A team working on the ECP’s Exascale Atomistic Capability for Accuracy, Length, and Time (EXAALT) project has developed a task-level speculative method that maximizes parallelism and computational throughput at large scales by predicting whether task-level outputs will be used in subsequent executions. Their method optimizes resource allocation and improves strong scalability, returning 2 to 20× execution speed-ups in tests with EXAALT’s ParSlice simulator on a range of physical systems. Improvements were greatest when a system was most complex and resulted in lower speculative task probabilities and a greater ability to leverage the trade-off between overall task throughput and decreased time-to-solution for highly likely tasks. The researchers’ work was published in the September 2022 issue of Parallel Computing.

The growth in processing elements in high-performance and exascale computing systems presents a challenge to programmers to incorporate increasing parallelism in more efficient ways. Many programmers have turned to task-based programming, whereby the application’s execution is divided into tasks that can be run independently and in any order. Task-level speculation, which makes computational tasks available as subsequent inputs before their usefulness in later tasks is known, promises higher concurrency and improved strong scalability if speculations can be made accurate enough so that reuse of outputs increases.

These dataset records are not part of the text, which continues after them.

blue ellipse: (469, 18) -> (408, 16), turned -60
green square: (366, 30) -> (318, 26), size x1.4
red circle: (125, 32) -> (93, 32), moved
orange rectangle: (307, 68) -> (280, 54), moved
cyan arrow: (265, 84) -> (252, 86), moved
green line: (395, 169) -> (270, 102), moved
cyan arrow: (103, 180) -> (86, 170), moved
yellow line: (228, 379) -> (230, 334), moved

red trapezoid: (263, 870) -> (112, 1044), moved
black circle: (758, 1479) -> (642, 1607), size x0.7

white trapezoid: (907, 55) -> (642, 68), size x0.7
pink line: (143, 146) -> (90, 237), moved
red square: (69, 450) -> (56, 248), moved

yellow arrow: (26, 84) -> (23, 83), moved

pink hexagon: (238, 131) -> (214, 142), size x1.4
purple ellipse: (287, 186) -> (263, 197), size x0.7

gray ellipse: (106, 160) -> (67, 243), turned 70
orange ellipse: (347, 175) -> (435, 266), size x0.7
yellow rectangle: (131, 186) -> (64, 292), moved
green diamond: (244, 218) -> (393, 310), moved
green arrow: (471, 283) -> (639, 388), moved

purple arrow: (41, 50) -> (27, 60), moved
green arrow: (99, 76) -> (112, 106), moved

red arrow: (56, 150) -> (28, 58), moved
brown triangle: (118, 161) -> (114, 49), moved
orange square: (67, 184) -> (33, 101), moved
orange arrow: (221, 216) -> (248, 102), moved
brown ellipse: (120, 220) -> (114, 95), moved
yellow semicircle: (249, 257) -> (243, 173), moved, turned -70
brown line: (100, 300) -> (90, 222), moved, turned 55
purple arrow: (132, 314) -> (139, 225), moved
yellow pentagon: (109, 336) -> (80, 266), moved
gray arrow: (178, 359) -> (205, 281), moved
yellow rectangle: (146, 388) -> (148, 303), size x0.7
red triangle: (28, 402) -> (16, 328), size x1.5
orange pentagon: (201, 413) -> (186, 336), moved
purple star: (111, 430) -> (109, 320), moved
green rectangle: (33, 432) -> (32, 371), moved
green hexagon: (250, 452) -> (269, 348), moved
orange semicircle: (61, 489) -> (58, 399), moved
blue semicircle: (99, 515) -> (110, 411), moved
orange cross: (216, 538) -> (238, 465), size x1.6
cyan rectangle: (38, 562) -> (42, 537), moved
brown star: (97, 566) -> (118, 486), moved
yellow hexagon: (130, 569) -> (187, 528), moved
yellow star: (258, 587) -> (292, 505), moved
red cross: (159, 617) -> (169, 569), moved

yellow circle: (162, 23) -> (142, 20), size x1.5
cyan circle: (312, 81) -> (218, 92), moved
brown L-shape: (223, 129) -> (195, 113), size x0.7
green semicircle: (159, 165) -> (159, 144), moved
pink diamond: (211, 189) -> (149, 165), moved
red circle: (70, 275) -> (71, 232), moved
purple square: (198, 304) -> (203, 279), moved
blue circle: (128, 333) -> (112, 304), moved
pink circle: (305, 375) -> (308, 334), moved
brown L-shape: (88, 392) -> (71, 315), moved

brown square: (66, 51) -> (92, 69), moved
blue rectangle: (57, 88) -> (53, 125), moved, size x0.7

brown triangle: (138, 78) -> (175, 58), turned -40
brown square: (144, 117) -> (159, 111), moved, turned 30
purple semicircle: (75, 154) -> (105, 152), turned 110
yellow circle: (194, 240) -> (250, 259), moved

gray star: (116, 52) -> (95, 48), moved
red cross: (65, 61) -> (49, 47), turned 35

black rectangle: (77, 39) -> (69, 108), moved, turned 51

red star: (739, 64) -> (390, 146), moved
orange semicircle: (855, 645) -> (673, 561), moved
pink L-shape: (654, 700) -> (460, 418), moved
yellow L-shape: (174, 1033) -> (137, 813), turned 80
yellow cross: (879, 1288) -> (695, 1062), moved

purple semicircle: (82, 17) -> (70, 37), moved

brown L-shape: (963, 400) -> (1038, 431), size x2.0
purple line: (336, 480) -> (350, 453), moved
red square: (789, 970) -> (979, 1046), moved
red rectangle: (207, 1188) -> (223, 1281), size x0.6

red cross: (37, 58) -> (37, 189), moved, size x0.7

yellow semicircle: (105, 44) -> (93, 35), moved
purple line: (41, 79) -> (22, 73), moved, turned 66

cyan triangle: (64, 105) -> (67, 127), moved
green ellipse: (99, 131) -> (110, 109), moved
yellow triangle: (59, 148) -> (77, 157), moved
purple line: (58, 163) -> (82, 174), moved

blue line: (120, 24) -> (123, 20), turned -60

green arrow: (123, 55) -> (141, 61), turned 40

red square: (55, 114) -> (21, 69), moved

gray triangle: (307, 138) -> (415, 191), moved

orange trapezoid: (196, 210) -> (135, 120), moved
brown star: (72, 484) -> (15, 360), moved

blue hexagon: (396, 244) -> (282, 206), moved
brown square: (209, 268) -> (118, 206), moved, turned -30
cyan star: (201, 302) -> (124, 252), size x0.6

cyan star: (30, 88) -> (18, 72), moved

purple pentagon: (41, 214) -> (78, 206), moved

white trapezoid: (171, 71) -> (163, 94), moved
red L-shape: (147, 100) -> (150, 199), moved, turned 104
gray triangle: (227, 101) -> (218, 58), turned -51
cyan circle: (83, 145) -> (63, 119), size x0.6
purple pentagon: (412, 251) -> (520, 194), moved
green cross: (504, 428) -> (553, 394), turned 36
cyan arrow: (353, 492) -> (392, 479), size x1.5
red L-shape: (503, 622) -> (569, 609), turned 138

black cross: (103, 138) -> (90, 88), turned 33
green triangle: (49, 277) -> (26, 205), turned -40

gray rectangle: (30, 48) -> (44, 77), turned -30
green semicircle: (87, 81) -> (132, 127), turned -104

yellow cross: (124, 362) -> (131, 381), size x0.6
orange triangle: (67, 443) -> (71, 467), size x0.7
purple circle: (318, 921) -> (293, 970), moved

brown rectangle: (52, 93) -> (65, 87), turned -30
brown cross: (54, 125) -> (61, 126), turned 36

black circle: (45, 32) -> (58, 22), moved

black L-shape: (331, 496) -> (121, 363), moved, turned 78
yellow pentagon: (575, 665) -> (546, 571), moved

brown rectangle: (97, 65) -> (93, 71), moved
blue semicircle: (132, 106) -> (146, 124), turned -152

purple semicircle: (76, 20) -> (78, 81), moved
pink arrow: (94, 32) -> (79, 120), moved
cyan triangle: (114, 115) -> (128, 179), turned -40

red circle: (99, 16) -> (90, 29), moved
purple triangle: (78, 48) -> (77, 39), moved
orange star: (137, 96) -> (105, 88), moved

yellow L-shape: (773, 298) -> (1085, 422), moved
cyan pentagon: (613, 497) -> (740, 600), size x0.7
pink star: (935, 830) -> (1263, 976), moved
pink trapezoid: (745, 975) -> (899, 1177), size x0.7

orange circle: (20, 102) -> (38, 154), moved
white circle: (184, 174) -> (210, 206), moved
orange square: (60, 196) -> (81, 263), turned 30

Currently, many algorithms are not able to fully utilize high-performance computing systems. Speculation can significantly improve scalability when the number of “certain” tasks is insufficient to fully occupy the machine but a larger number of likely tasks can be identified. The team applied their task-level speculative method to multiple synthetic task probability distributions as well as ParSplice, a scientific application that along with LAMMPS and LATTE makes up the EXAALT framework for molecular dynamics–based atomistic simulations. The team tested their method in a dynamic setting with preemptable and restartable tasks, allowing for pauses for periodic resource reevaluation and restarts following resource reallocations at fixed time intervals, when certain tasks are completed, or when a change of context dictates.

The researchers’ novel method fills a gap in exploration of task-level speculative algorithms to solve scalability issues in the exascale era and points to significant potential payoffs with further development. Future work includes considering the usefulness of reformulating problems as task-level speculative executions and developing efficient task scheduling and resource reallocation strategies that will allow them to deploy them at scale.

Andrew Garmon, Vinay Ramakrishnaiah, and Danny Perez. “Resource Allocation for Task-Level Speculative Scientific Applications: A Proof of Concept Using Parallel Trajectory Splicing.” 2022. Parallel Computing (September).

https://doi.org/10.1016/j.parco.2022.102936

Comparison between a uniform allocation of resources (bottom left) and the optimal allocation of resources (bottom right) when speculative tasks can be assigned a usefulness probability (top). Shown by each color, resources can be assigned according to individual task probabilities to maximize total expected throughput.